The BMP is designed to operate closely with Soviet armour, the tanks would form a vanguard with the BMPs following close behind, unloading their infantry close to the target. Each BMP has side lights to enable the BMPs to remain in formation in dark or poor conditions. This light on the BMP 1 is located between the first and second vision port behind the turret. The BMP is not designed to be used as a tank and it does not perform well when it is used as one (with combat experience in the Middle East and Africa). However in Afghanistan, the Soviet BMPs were known to drop off their infantry and then operate in fire support groups (called Bronegruppe), acting as a mobile reserve.

 

The BMP-2 is an improved model introduced in 1980 and first `seen` in the 1982 May Day parade. Armed with a two man turret containing a Shipunov 2A42 30mm AA Cannon, it is also fitted with the more modern 9M111 Fagot (AT-4 Spigot) or 9M113 Konkurs (AT-5 Spandrel) missiles. The cannon is designed to engage lightly armoured targets and low speed aircraft and helicopters. The number of troops carried drops to seven.
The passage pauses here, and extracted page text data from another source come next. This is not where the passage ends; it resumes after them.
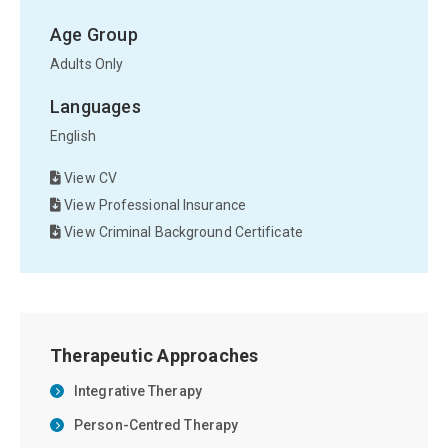
Age Group
Adults Only
Languages
English
View CV
View Professional Insurance
View Criminal Background Certificate
Therapeutic Approaches
Integrative Therapy
Person-Centred Therapy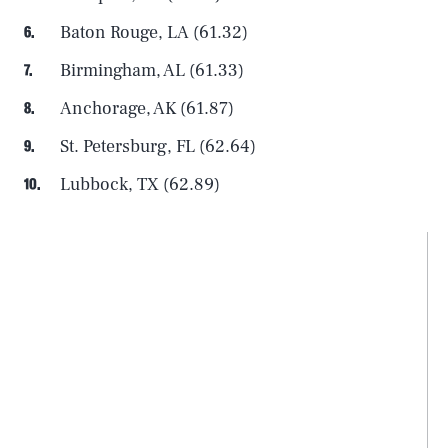
Baton Rouge, LA (61.32)
Birmingham, AL (61.33)
Anchorage, AK (61.87)
St. Petersburg, FL (62.64)
Lubbock, TX (62.89)
SEARCH
CLOSE
AUG. 6, 2026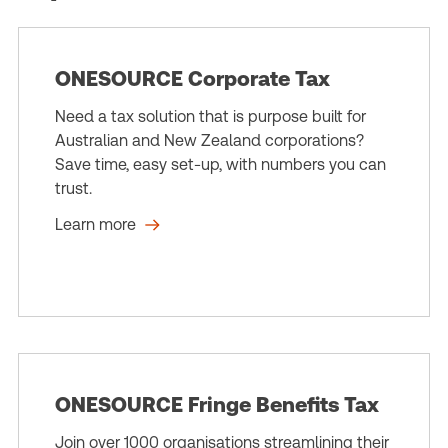
ONESOURCE Corporate Tax
Need a tax solution that is purpose built for
Australian and New Zealand corporations?
Save time, easy set-up, with numbers you can
trust.
Learn more
ONESOURCE Fringe Benefits Tax
Join over 1000 organisations streamlining their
The 30mm gun was ideal for Afghanistan, as it could engage high targets in the valleys where other Soviet tank guns did not have the elevation.

 

Both the BMP 1 and BMP 2 have seen wide use all over the world and still in service (in modernised forms) with the Russian confederation. More modern versions have upgraded for newer missiles and are designed to accommodate more modern weaponry (AK 74, RPG 16 and SA 14). A few BMPs in the field have been seen retrofitted with pintle mounts, notably for the AGS-30 `Plasmaya` Auto Grenade Launcher in the latter part of the Afghan war. The upgraded modernised BMP 1P is fitted with an AT-4 or AT-5 launcher mounted on the top of the turret. Smoke dischargers are a common addition.

 

The newer BMP3 (introduced in 1990) is rarely seen; most are either given to elite units or sold for export.

 

Models of the BMP 1 were made under licence in Romania, China and Czechoslovakia. The vehicle was widely used by the Warsaw Pact and is still by some former members. The BMP 1 and 2 have been exported as far and wide and has seen service in serves Afghanistan, Afghanistan, Bulgaria, Cuba, Egypt, Germany, Finland, Greece, Hungary, India (who built a licensed BMP-2), Iraq, Kazakhstan, North Korea, Libya, Poland, Slovakia, Syria, Ukraine, Vietnam and Yemen.